Conversations between the best friends often felt like a waste of time. But that was what friends are for, to listen to all the time-wasting circular logic of each other, and be there when the other person eventually talks herself out of it.

"Our university email needs registration in order to be claimed for life. What if it's the same over there in Germany and he didn't claim it? And now someone else has it, and he or she would read my email instead? That would be so embarrassing!"

"Are there that many people with the same first and last name in the same university?"

"It's not an uncommon first and last name combination over there."

"You can find out for real when you do email him," Jennifer suggested, squeezing her impatient lips together. She wanted to read, so she pulled out a book, but it continued to rest on her lap because she did not want to be so completely rude to Vanessa, although it was hard to fight the impulse to do so. "Besides, what embarrassing message are you going to write? First email is probably going to be brief anyway...I hope?" she eyed her friend suspiciously.

Vanessa nodded. "Yes, of course." She was not going to pour her heart out on the first email to him after fifteen years.

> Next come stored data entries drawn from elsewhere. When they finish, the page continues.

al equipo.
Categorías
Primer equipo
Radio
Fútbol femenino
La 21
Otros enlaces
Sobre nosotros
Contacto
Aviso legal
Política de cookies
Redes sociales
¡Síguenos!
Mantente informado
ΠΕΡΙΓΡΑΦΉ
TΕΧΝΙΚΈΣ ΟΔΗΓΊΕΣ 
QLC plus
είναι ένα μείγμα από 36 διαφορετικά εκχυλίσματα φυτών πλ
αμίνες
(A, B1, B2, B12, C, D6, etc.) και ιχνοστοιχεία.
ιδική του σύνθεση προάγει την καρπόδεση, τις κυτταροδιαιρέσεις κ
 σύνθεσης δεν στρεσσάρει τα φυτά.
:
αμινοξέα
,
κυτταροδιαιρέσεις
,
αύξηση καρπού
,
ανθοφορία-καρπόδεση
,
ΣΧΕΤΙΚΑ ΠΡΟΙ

But the horror dawned on her that she hadn't actually thought through what she would actually tell him.

Do I just say hi? And why would I just say hi after all these years? Do I tell him I have gotten a divorce and I miss him? But why on earth would I miss someone I haven't seen for so long who lives across the ocean? He would think I am a psycho, or worse, a desperate woman, and ignore me, even if he still holds the email account...

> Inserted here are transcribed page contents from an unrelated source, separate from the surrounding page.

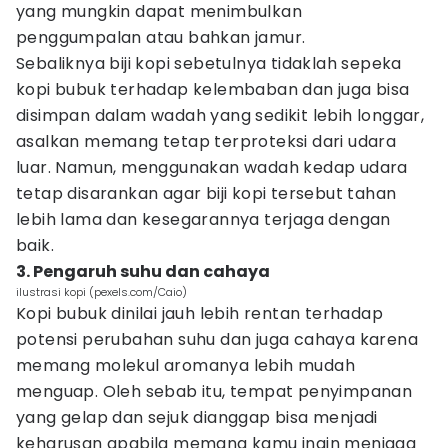
yang mungkin dapat menimbulkan
penggumpalan atau bahkan jamur.
Sebaliknya biji kopi sebetulnya tidaklah sepeka
kopi bubuk terhadap kelembaban dan juga bisa
disimpan dalam wadah yang sedikit lebih longgar,
asalkan memang tetap terproteksi dari udara
luar. Namun, menggunakan wadah kedap udara
tetap disarankan agar biji kopi tersebut tahan
lebih lama dan kesegarannya terjaga dengan
baik.
3. Pengaruh suhu dan cahaya
ilustrasi kopi (pexels.com/Caio)
Kopi bubuk dinilai jauh lebih rentan terhadap
potensi perubahan suhu dan juga cahaya karena
memang molekul aromanya lebih mudah
menguap. Oleh sebab itu, tempat penyimpanan
yang gelap dan sejuk dianggap bisa menjadi
keharusan apabila memang kamu ingin menjaga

Vanessa's toxic thoughts went on a negative spiral. She was only brought out of the internal panic when her friend slammed a book on the coffee table between them.

"Read this," Jennifer said. "You need it."

Vanessa eyed the cover. The title said You Are a Badass : How to Stop Doubting Your Greatness and Start Living an Awesome Life By Jen Sincero.

The book title tugged at something in her.

It's not the book. Not this book. It was a book, a book with the word 'bad' on the cover, which was mostly red and black. She wanted to say that it was a book that had a seductive woman on it, just like Uma Thurman's poster for Pulp Fiction, but it was not that. It was a German fiction, something intellectual enough that a studious boy from Germany would bring even to America during his exchange year to keep him companied.

She remembered it now.

On one of their first dates, Daniel suddenly left the chairs or sofas they were chatting on and went to read this book — it was either called 'The Bad Girl' or 'The Bad Woman' in German, and she remembered this much because he had translated it for her — on the bed. It was in the middle of his relatively large room inside a shared studio with the other European students. He lay on his belly and raised the book in front of him, but he was not really reading the book. He just wanted me to see him reading it, on the bed.

Vanessa remembered the moment she realized that this was it, that this was the moment that they would cross the boundary between two fellow students who had nothing in common and turned into lovers. Lovers who would know intimate details of each other's bodies. Lovers who would spend days on end on this bed, not necessarily making love, but just to lie there next to each other, in each other's warm and reassuring company.

She remembered wanting so very much at that moment when she stared at him, bewildered at the insinuation of his simple action of moving over to the bed to read that particular book, that she wanted nothing more but to turn from a prude girl who never had a boyfriend and never went on a proper date before, to the 'bad girl' that was described on the pages of his book.

"I have never read that book," Vanessa mumbled. Suddenly realizing her mistake.

Jennifer frowned at her friend. She was not surprised, just confused, for Vanessa appeared to be close to tears. "Which book?"

"Some other book," Vanessa said, bolted up and started wearing her overcoat. "Sorry, I've got to go! I forgot to turn off the stove!" She made up a plausible excuse for her behavior.

Jennifer raised her eyebrows and did not say anything. Everyone knew that the apartments in this area only have electric stoves equipped with overheat circuit breakers.